When I got pregnant with Chase and quit drinking, drugging, and purging, I thought it might be my last chance to stop being bad and start being good. I married Chase’s father, and I learned to cook and clean and fake orgasms. I was a good wife. I had three babies and put all their needs so far ahead of my own that I forgot I had needs at all. I was a good mom. I started going to church and learned to fear God and not ask too many questions of folks who claimed to represent God. I was a good Christian. I watched beauty trends carefully, and I dyed my hair and paid to get poison injected into my forehead so I wouldn’t look too tired from all the effort it takes to be good at beauty. I started writing and released bestsellers and spoke to sold-out audiences all over the country. A woman isn’t allowed to do well unless she also does good, so I became a do-gooder for the world. I raised tens of millions of dollars for people who were hurting, and I lost a decade of sleep writing back to strangers.

You are a good woman, Glennon, they said.

I was. I was so good. I was also exhausted, anxious, and lost. I assumed that was because I wasn’t good enough yet; I just had to try a little harder.

My husband’s infidelity was a jagged gift, because it forced me to see that being a good wife wasn’t enough to keep my marriage together. Being a good mother wasn’t enough to keep my kids from pain. Being a good world saver wasn’t enough to save my own world.

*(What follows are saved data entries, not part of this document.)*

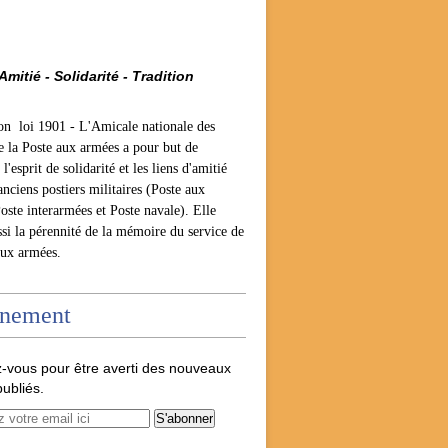
Amitié - Solidarité - Tradition
ion loi 1901 -
L'Amicale nationale des
e la Poste aux armées a pour but de
l'esprit de solidarité et les liens d'amitié
anciens postiers militaires (Poste aux
oste interarmées et Poste navale). Elle
ssi la pérennité de la mémoire du service de
aux armées.
nement
-vous pour être averti des nouveaux
publiés.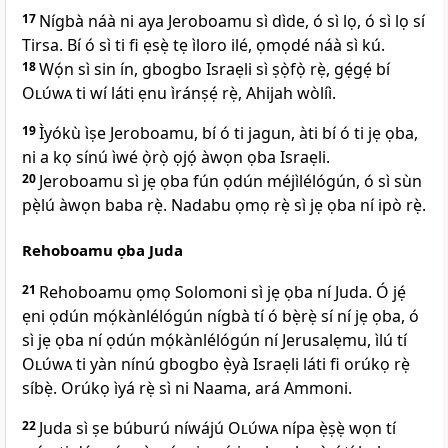
17
Nígbà náà ni aya Jeroboamu sì dìde, ó sì lọ, ó sì lọ sí
Tirsa. Bí ó sì ti fi ẹsẹ̀ tẹ ìloro ilé, ọmọdé náà sì kú.
18
Wọ́n sì sin ín, gbogbo Israẹli sì ṣọ̀fọ̀ rẹ̀, gẹ́gẹ́ bí
Olúwa
ti wí láti ẹnu ìránṣẹ́ rẹ̀, Ahijah wòlíì.
19
Ìyókù ìṣe Jeroboamu, bí ó ti jagun, àti bí ó ti jẹ ọba,
ni a kọ sínú ìwé ọ̀rọ̀ ọjọ́ àwọn ọba Israẹli.
20
Jeroboamu sì jẹ ọba fún ọdún méjìlélógún, ó sì sùn
pẹ̀lú àwọn baba rẹ̀. Nadabu ọmọ rẹ̀ sì jẹ ọba ní ipò rẹ̀.
Rehoboamu ọba Juda
21
Rehoboamu ọmọ Solomoni sì jẹ ọba ní Juda. Ó jẹ́
ẹni ọdún mọ́kànlélógún nígbà tí ó bẹ̀rẹ̀ sí ní jẹ ọba, ó
sì jẹ ọba ní ọdún mọ́kànlélógún ní Jerusalẹmu, ìlú tí
Olúwa
ti yàn nínú gbogbo ẹ̀yà Israẹli láti fi orúkọ rẹ̀
síbẹ̀. Orúkọ ìyá rẹ̀ sì ni Naama, ará Ammoni.
22
Juda sì ṣe búburú níwájú
Olúwa
nípa ẹ̀ṣẹ̀ wọn tí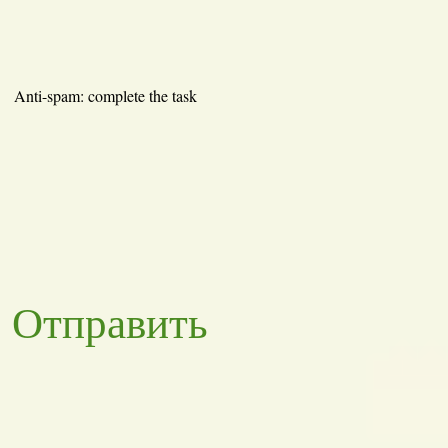
Anti-spam: complete the task
Отправить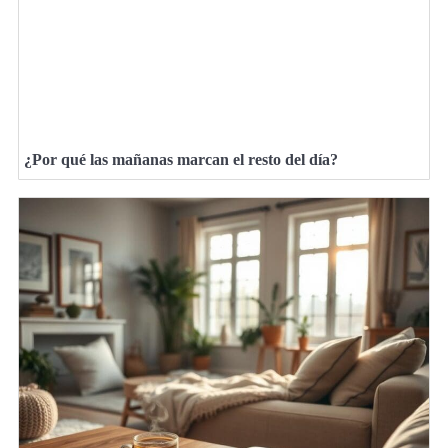
¿Por qué las mañanas marcan el resto del día?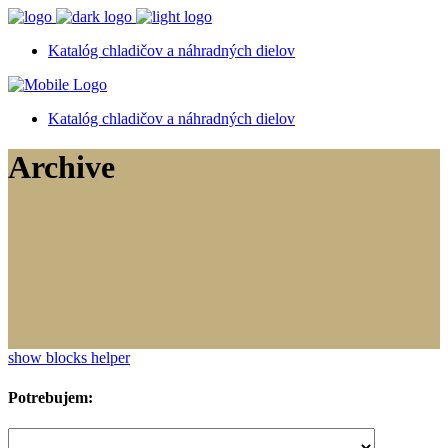
Katalóg chladičov a náhradných dielov
Katalóg chladičov a náhradných dielov
Archive
show blocks helper
Potrebujem:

Being bad had almost killed me. But so had being good.

I was talking to a dear friend around that time. She said, “G, remember that amazing Steinbeck quote? ‘And now that you don’t have to be perfect, you can be good.’ I’ve kept it on my desk for years. I looked at it last night and thought: I’m tired of being good. I’m so tired.

“Let’s change it to:

“And now that we don’t have to be good, we can be free.”